Cree announced the new XLamp XT-E Royal Blue LED that delivers 525 mW of radiant flux, and targets remote-phosphor solid-state-lighting (SSL) applications. The company will match that LED with a remote-phosphor patent licensing program that will allow lamp and luminaire designers to accelerate the SSL design cycle.
Cree says that the new LED offers “category-leading brightness” along with 2.5-nm bins that it asserts are the industry’s tightest. Mike Watson, Cree senior director of marketing, LED components, said, “The new Cree XLamp XT-E Royal Blue LED outperforms the competition in both elements enabling our customers to design high-performance and low-cost systems.”
The LED is based on Cree’s Direct Attach packaging technology that relies on bond pads on the bottom side of the emitter and what the company calls a “eutectic die-attach process” that eliminates bond wires and uses a chemical compound for the bond. That design yields the 525 mW of flux at 350-mA drive current and 85° C operating temperature.
Remote-phosphor technology
Remote-phosphor SSL designs typically utilize a blue emitter -- generally considered to be the color that delivers maximum efficacy. The phosphor that generates the white light is coated on a secondary optic or diffuser. Proponents believe such designs deliver better efficacy than do phosphor-converted LEDs. Phosphor-specialist Intematix, for one example, maintains that its remote-phosphor technology can deliver a 30% efficiency advantage.
There are certainly notable examples of remote-phosphor products that achieve superior efficacy. For example, the Philips lamp that was announced as the US Department of Energy (DOE) L Prize winner last week uses a remote phosphor.
Patent licensing
Cree hopes to help design teams working on remote-phosphor lamps and systems via the patent licensing program. Cree says that a license will allow access to patents that are fundamental to the combination of a blue emitter and a phosphor-coated optical element.

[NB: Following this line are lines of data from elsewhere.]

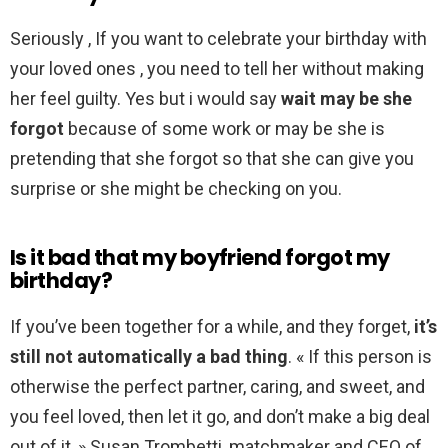
Seriously , If you want to celebrate your birthday with
your loved ones , you need to tell her without making
her feel guilty. Yes but i would say
wait may be she
forgot
because of some work or may be she is
pretending that she forgot so that she can give you
surprise or she might be checking on you.
Is it bad that my boyfriend forgot my
birthday?
If you’ve been together for a while, and they forget,
it’s
still not automatically a bad thing
. « If this person is
otherwise the perfect partner, caring, and sweet, and
you feel loved, then let it go, and don’t make a big deal
out of it, » Susan Trombetti, matchmaker and CEO of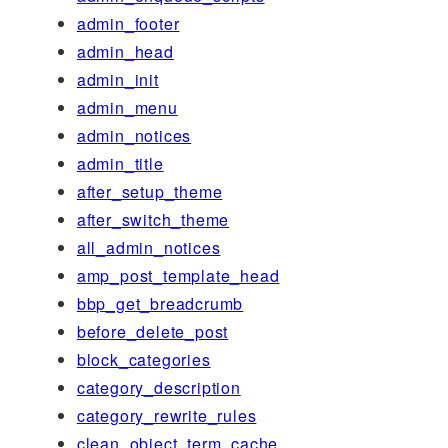
admin_footer
admin_head
admin_init
admin_menu
admin_notices
admin_title
after_setup_theme
after_switch_theme
all_admin_notices
amp_post_template_head
bbp_get_breadcrumb
before_delete_post
block_categories
category_description
category_rewrite_rules
clean_object_term_cache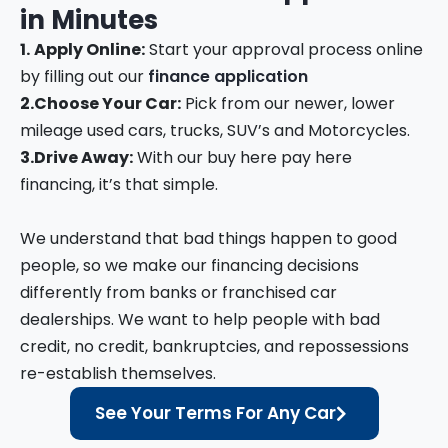
in
Minutes
1.
Apply Online:
Start your approval process online
by filling out our
finance application
2.
Choose Your Car:
Pick from our newer, lower
mileage used cars, trucks, SUV’s and Motorcycles.
3.
Drive Away:
With our buy here pay here
financing, it’s that simple.
We understand that bad things happen to good
people, so we make our financing decisions
differently from banks or franchised car
dealerships. We want to help people with bad
credit, no credit, bankruptcies, and repossessions
re-establish themselves.
See Your Terms For Any Car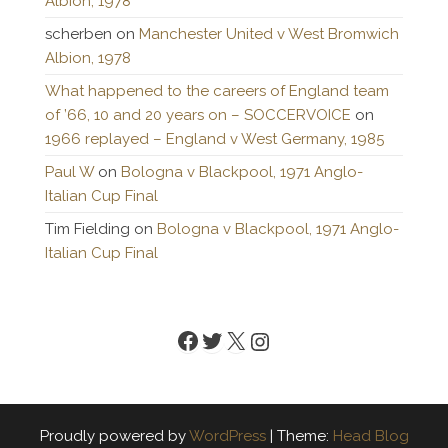
Albion, 1978
scherben
on
Manchester United v West Bromwich
Albion, 1978
What happened to the careers of England team
of ’66, 10 and 20 years on – SOCCERVOICE
on
1966 replayed – England v West Germany, 1985
Paul W
on
Bologna v Blackpool, 1971 Anglo-
Italian Cup Final
Tim Fielding
on
Bologna v Blackpool, 1971 Anglo-
Italian Cup Final
Facebook
Twitter
X
Instagram
Proudly powered by
WordPress
|
Theme:
Head Blog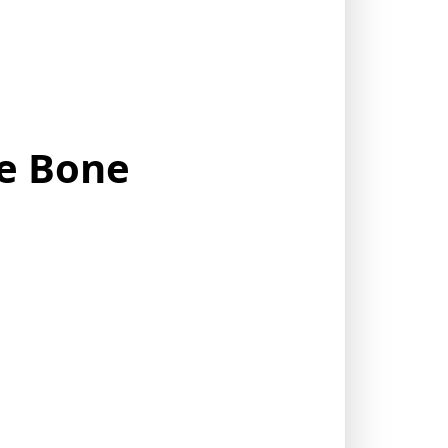
ie Bone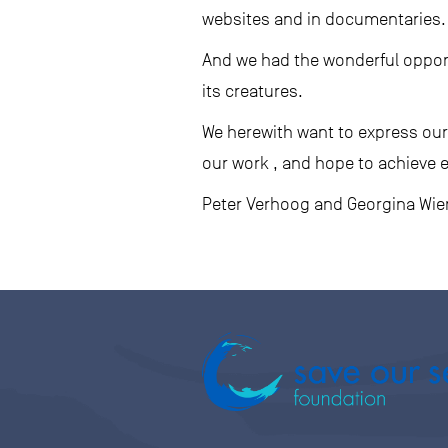
websites and in documentaries.
And we had the wonderful oppor
its creatures.
We herewith want to express our 
our work , and hope to achieve 
Peter Verhoog and Georgina Wi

Early this year, Cree announced what is essentially a reference design of a 60W-equivalent LED-based lamp that uses remote-phosphor technology and that according to Cree would meet Energy Star requirements. At the time of that announcement, Cree said that the design relied on patented remote-phosphor technology. It’s not clear if that same technology is included in the new licensing program.
Other royal-blue LEDs
Cree is not the first company to announce a royal-blue LED targeted at remote-phosphor lamps and luminaires. Philips made a similar announcement back in May of a royal-blue LED in the Luxeon ES family of components.
Coincidentally, or not, both the Cree and Philips announcements were lacking a measurement of light output in the more traditional units of lumens (lm). Cree chose to specify its product in the wattage unit that defines the radiometric power or radiant flux of the output.
Originally Philips simply provided a specification of wall plug efficiency for its LED. Subsequently the company has published a data sheet with a rating of 500 mW at 350 mA.